La mission historique a reposé pendant 12 ans et une période critique de 16 secondes de construction, où le vaisseau spatial OSIRIS-REx de la taille d’une minifourgonnette a étendu son bras robotique de 11 pieds (3,35 m) vers une plaque plate de gravier près du pôle nord de Bennu et verrouillé un motif de roches Les premières roches astéroïdes.

La sonde renvoie des images de la collecte d’échantillons mercredi et tout au long de la semaine afin que les scientifiques puissent examiner la quantité de matériel récupérée et déterminer si la sonde doit faire une autre tentative de prélèvement.

Cette image en mosaïque de Bennu est composée de 12 images polycom prises le 2 décembre 2018 par le vaisseau spatial OSIRIS-REx à une distance de 15 miles (24 km). [NASA/Goddard/University of Arizona/Handout via Reuters]

Les scientifiques veulent peser au moins 2 onces (60 grammes) et, idéalement, être noirs, de petits morceaux, près de 4 livres (2 kilogrammes) riches en carbone – les éléments constitutifs du système solaire. L’astéroïde est situé à 321,9 millions de kilomètres de la Terre.

Le chef de la mission scientifique de la NASA, Thomas Zurbuchen, a comparé Ben à Rosetta Stone: «Il est là depuis un milliard d’années et raconte l’histoire de notre planète entière, le système solaire.

‘Parfaitement parfait’

Si la collecte réussie est confirmée, le vaisseau spatial commencera son voyage de retour sur Terre en 2023.

Dante Loretta, chercheur principal OSIRIS-REx de l’Université de l’Arizona à Tucson, a parlé du flux en direct de la NASA depuis le bâtiment de soutien à la mission de Lockheed. «Nous avons surmonté les énormes défis que cet astéroïde nous a lancés et le vaisseau spatial semble avoir mal fonctionné.»

Le dispositif de collecte du bras robotisé, en forme de pomme de douche lourde, est conçu pour libérer du gaz comprimé pour éliminer les débris.

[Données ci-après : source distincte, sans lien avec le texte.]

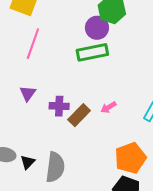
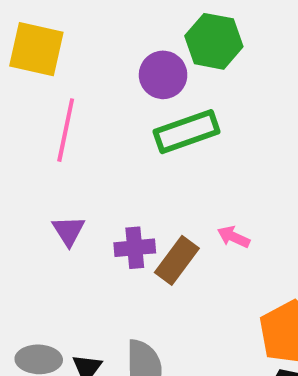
purple circle: (97, 28) -> (163, 75), moved
pink arrow: (108, 107) -> (234, 237), turned 63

Le vaisseau spatial a été lancé en 2016 depuis le Kennedy Space Center pour le voyage de Bennu. Il est en orbite autour de l’astéroïde depuis près de deux ans pour la manœuvre tactile et aller.

Bennu, vieux de plus de 4,5 milliards d’années, a été choisi comme cible parce que les scientifiques pensent qu’il s’agissait de la plus petite partie d’une roche spatiale autrefois grande qui s’est brisée lors d’une collision entre deux astéroïdes au début de l’histoire solaire. Système.

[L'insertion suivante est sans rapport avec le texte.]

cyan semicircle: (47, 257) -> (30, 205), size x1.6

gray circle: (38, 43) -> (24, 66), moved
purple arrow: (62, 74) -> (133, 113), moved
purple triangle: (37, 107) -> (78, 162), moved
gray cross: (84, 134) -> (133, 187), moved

«Les astéroïdes sont comme des capsules temporelles flottant dans l’espace qui peuvent fournir les archives fossiles de la naissance de notre système solaire», a déclaré Lori Glaze, directrice des sciences planétaires de la NASA, à Al Jazeera. «Ils peuvent fournir des informations précieuses sur la naissance de planètes comme la nôtre.»

Grâce aux données collectées depuis l’orbite, l’équipe de la NASA a déterminé deux découvertes clés: premièrement, que l’eau représente entre 5 et 10 pour cent de la masse de Bennu, et deuxièmement, que sa surface est remplie de molécules riches en carbone. L’analyse au niveau nucléaire des échantillons de Bennu aidera les scientifiques à mieux comprendre le rôle joué par les astéroïdes dans l’apport d’eau sur Terre et la plantation de graines avec la substance prébiotique qui fournit les éléments constitutifs de la vie.

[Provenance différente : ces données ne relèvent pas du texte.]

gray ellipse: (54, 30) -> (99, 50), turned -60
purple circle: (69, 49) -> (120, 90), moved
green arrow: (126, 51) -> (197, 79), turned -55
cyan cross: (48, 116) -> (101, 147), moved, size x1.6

L’étude de ce matériau aidera les scientifiques à découvrir si la vie existe ailleurs dans le système solaire.

« Si ce type de chimie se produisait dans le système solaire primitif, cela se serait probablement produit dans d’autres systèmes solaires également », a déclaré Loretta, chercheuse principale à OSIRIS-Rex, à Al Jazeera dans une interview avant la percée mardi. «Cela nous aide à estimer la probabilité qu’une source de vie se produise à travers la galaxie et éventuellement à travers l’univers.»

Le Japon s’attend à ce que des échantillons de sa deuxième mission d’astéroïdes – principalement en milligrammes – atterrissent dans le désert australien en décembre.